View Full Version : Wide angle/telephoto lens advice


Jamie Roberts
November 6th, 2008, 05:01 AM
Hi there

I have a much loved FX1e and recently bought a couple of 'budget priced' lenses for it on ebay. The telephoto caused so much distortion as to make it unusable and the wide angle lens vignettes and after zooming in to lose the vignetting, I get a shot thats no wider than if I hadnt used a wide angle lens at all!

I do need to be mindful of how much I spend and am wondering if anyone has an suggestions for lenses that are good value for money and arent going to cost half the value of the camera!!

Has anyone tried out the 'bower' ones? The price is good and think I remember hearing something about them.

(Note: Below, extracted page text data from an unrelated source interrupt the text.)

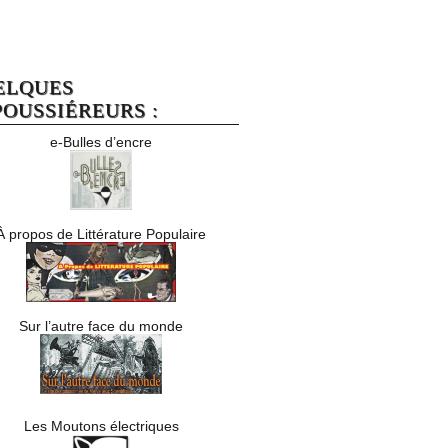
ELQUES
OUSSIÉREURS :
e-Bulles d’encre
À propos de Littérature Populaire
Sur l’autre face du monde
Les Moutons électriques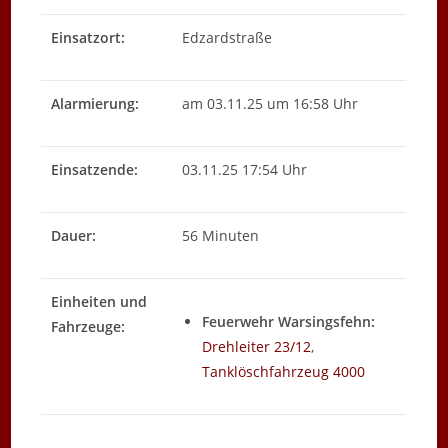
Einsatzort:
Edzardstraße
Alarmierung:
am 03.11.25 um 16:58 Uhr
Einsatzende:
03.11.25 17:54 Uhr
Dauer:
56 Minuten
Einheiten und
Feuerwehr Warsingsfehn:
Fahrzeuge:
Drehleiter 23/12
,
Tanklöschfahrzeug 4000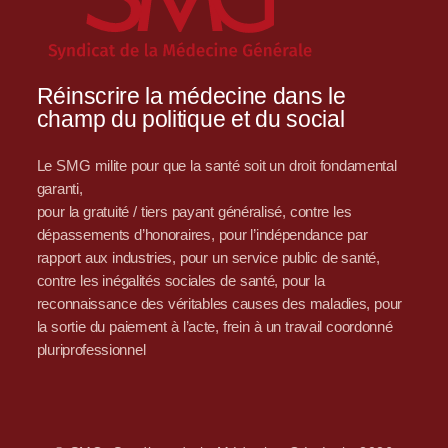
Réinscrire la médecine dans le
champ du politique et du social
Le SMG milite pour que la santé soit un droit fondamental
garanti,
pour la gratuité / tiers payant généralisé, contre les
dépassements d’honoraires, pour l’indépendance par
rapport aux industries, pour un service public de santé,
contre les inégalités sociales de santé, pour la
reconnaissance des véritables causes des maladies, pour
la sortie du paiement à l’acte, frein à un travail coordonné
pluriprofessionnel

or...should I just forget the whole wide angle/telephoto lens idea due to money being an object?

Any advice appreciated

Boyd Ostroff
November 6th, 2008, 02:41 PM
You know the old saying, "you get what you pay for"? :-) This definitely seems to be the case with lenses. You should be able to find a wide adaptor which doesn't vignette for a reasonable price, but it will probably have significant barrel distortion (turning the horizon line into either a "smile" or a "frown" depending on which way you tip the camera).

Have you seen the following threads?

http://www.dvinfo.net/conf/sony-hvr-z1-hdr-fx1/58525-just-got-century-6x-1-6x-lenses.html
http://www.dvinfo.net/conf/sony-hvr-z1-hdr-fx1/77240-z1-wide-angle-recommendations.html

Wacharapong Chiowanich
November 9th, 2008, 08:31 PM
I suggest you get the Sony 0.8x WA (sorry, can't remember the model) that is made specifically for the FX1/Z1 cameras. The price may be a bit steep compared to some adapters made by unknown makers but the quality is excellent, optically and structurally speaking. Though the added FoV is not much, such is the price you have to pay for an adapter that has virtually no vignetting, minimal distortion and lens aberrations.

You can pay much more to get a wider FoV from certain third-party makers but again there will be downside, aside from costing you more money, in terms of optical aberrations and probably also limited zoom range.

Wacharapong

Jamie Roberts
November 11th, 2008, 03:47 PM
Thanks for that

I will have a look for it and check them out.